Meet Israel’s First Female Druze TV News Anchor

Even before her initiation, Ghadir Kamal Meriah will have to deal with at least three glass ceilings.

Ghadir Kamal Meriah.
Ihab Husri

Ghadir Kamal Meriah, a member of the Druze community, will anchor Channel 1’s Saturday News edition starting Saturday evening. This is the first time that a Druze woman will present a Hebrew-language news edition on Israeli television.

This is not the first glass ceiling Kamal Meriah, 32, has broken. As far as I know, she is the first woman in her community who has also anchored – and will continue to do so – the Arab language news edition on Channel 33.

To understand the enormity of this achievement, one should remember that in the Druze community, just like in the ultra-Orthodox community, women are still systematically oppressed in the name of the triple hegemony of religion, tradition and social propriety.

As in the ultra-Orthodox Jewish community, the Druze woman’s role is dictated from birth to death, and if she leaves her allocated compound for an academic or another career, she will never be able to completely fit in in the world outside the community.

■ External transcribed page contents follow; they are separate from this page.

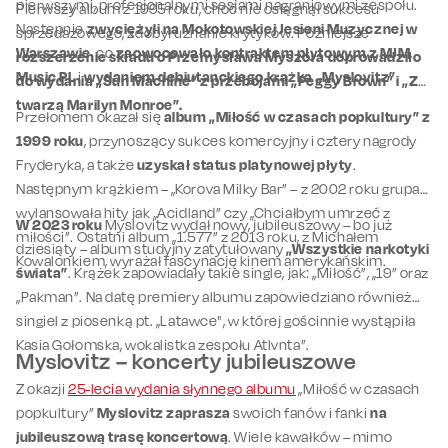
pierwszymi, profesjonalnymi sesjami nagraniowymi zespołu.
Pierwszy album z 1995 roku, choć nie osiągnął sukcesu
Następnie
zwyciężyli na Mokotowskiej Jesieni Muzycznej w
sprzedażowego, zdobył uznanie krytyków. Późniejsze
Warszawie
, co
zaowocowało kontraktem płytowym z MJM
rozszerzenie składu o Przemysława Myszora
doprowadziło
Music PL
i
wydaniem debiutanckiego krążka „Myslovitz”
.
do wydania „Sun Machine” z przebojami „Peggy Brown” i „Z
twarzą Marilyn Monroe”.
Przełomem okazał się
album „Miłość w czasach popkultury” z
1999 roku
, przynoszący sukces komercyjny i cztery nagrody
Fryderyka, a także
uzyskał status platynowej płyty
.
Następnym krążkiem – „Korova Milky Bar” – z 2002 roku grupa
wylansowała hity jak „Acidland” czy „Chciałbym umrzeć z
W 2023 roku
Myslovitz wydał nowy, jubileuszowy – bo już
miłości”. Ostatni album „1.577” z 2013 roku, z Michałem
dziesiąty – album studyjny zatytułowany
„Wszystkie narkotyki
Kowalonkiem, wyrażał fascynację kinem amerykańskim.
świata”
. Krążek zapowiadały takie single, jak: „Miłość”, „19” oraz
„Pakman”. Na datę premiery albumu zapowiedziano również
singiel z piosenką pt. „Latawce", w której gościnnie wystąpiła
Kasia Gołomska, wokalistka zespołu Atlvnta”.
Myslovitz – koncerty jubileuszowe
Z okazji
25-lecia wydania słynnego albumu
„Miłość w czasach
popkultury”
Myslovitz zaprasza
swoich fanów i fanki
na
jubileuszową trasę koncertową
. Wiele kawałków – mimo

Druze women’s public visibility is extremely limited. They have no representation in national or local politics, which is seen as a man’s occupation. In contrast to the men, the women don’t go to the army and don’t join work in jobs related to the defense forces or police or even outside the community.

Kamal Meriah has shattered all these ceilings one by one. The ability to anchor the news, or even to function in a language that isn’t her mother tongue in front of cameras and viewers is rare and not to be taken for granted. The possibility of doing so in Israel was almost non-existent. You could count the people who broke the language barrier on one hand. Zouheir Bahloul, Rafik Halabi and Shibel Karmi Mansour, as well as a few news reporters on Hebrew television, have done it, but always in set niches, never in mainstream television. Lucy Aharish, who was raised in a bilingual milieu, has never been invited to replace Yonit Levi.

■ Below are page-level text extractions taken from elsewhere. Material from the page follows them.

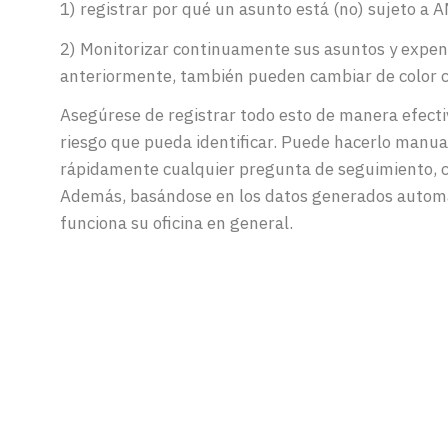
1) registrar por qué un asunto está (no) sujeto a A
2) Monitorizar continuamente sus asuntos y expendi
anteriormente, también pueden cambiar de color c
Asegúrese de registrar todo esto de manera efectiva
riesgo que pueda identificar. Puede hacerlo manu
rápidamente cualquier pregunta de seguimiento, co
Además, basándose en los datos generados automá
funciona su oficina en general.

And now, even before her initiation, Ghadir – the name means “stream,” in case you were wondering – will have to deal with at least three other glass ceilings. The first is the uncertainty hovering over the future of public broadcasting. Will she be seen on the screen only until Channel 1 is closed? Will she continue to present the news in the broadcasting corporation? Will there even be such a corporation?

The second ceiling is more evasive. Channel 1’s Arabic broadcasts do not exactly enjoy the confidence of the Arab public, which for the most part sees them as mobilized media in the service of a hostile rule. In Hebrew, Channel 1 News’ rating is simply embarrassing. To forge a significant screen presence you have to find your way out of Romema, and that is not easy for anyone.

The third ceiling is the hardest. To build up credibility and make viewers return to watch a certain broadcaster, he or she must be seen as the most appropriate representatives of as broad a consensus as possible.

Once it was thought, in Romema too, that women weren’t suitable to present the news. In the other channels a suitable Arab man or woman hasn’t been found yet. If Ghadir Kamal Meriah’s television image is perceived as “suitable,” it will be a small triumph of sober public intelligence. From the bottom if my heart, I wish her – and us – luck in shattering that ceiling.